[Page-level text extractions]
○ ○ ○ ○ ○ ○ ○
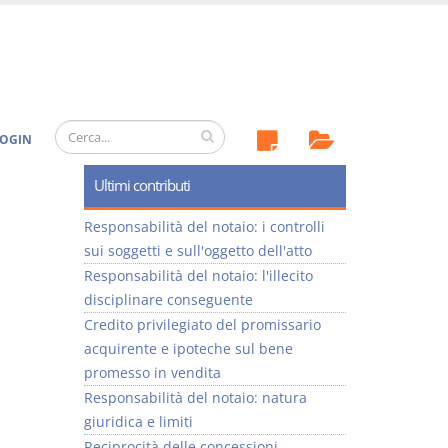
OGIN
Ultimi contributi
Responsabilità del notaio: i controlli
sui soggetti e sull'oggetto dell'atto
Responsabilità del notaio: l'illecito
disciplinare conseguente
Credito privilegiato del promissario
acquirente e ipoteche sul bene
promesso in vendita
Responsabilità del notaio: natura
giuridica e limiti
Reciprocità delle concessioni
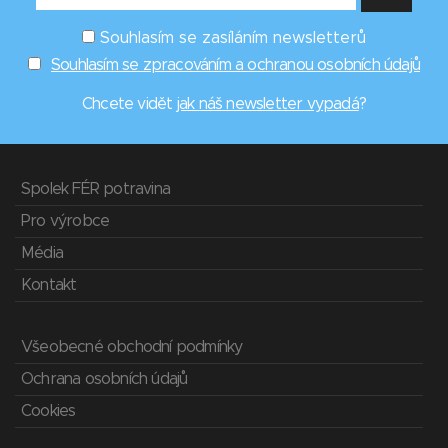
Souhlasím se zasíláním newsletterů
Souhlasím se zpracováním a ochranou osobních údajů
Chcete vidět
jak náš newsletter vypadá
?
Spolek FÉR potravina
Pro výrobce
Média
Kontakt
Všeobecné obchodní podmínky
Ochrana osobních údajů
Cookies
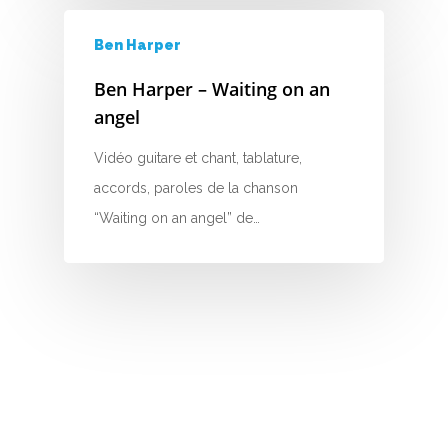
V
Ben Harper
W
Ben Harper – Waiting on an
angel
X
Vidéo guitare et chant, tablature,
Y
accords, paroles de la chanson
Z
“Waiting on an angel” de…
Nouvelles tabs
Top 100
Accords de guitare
○ ○ ○ ○ ○ ○ ○
What to produce — The required output is each line of the entries that contains the word "Souhlasím".

Task result —
Souhlasím se zasíláním newsletterů
Souhlasím se zpracováním a ochranou osobních údajů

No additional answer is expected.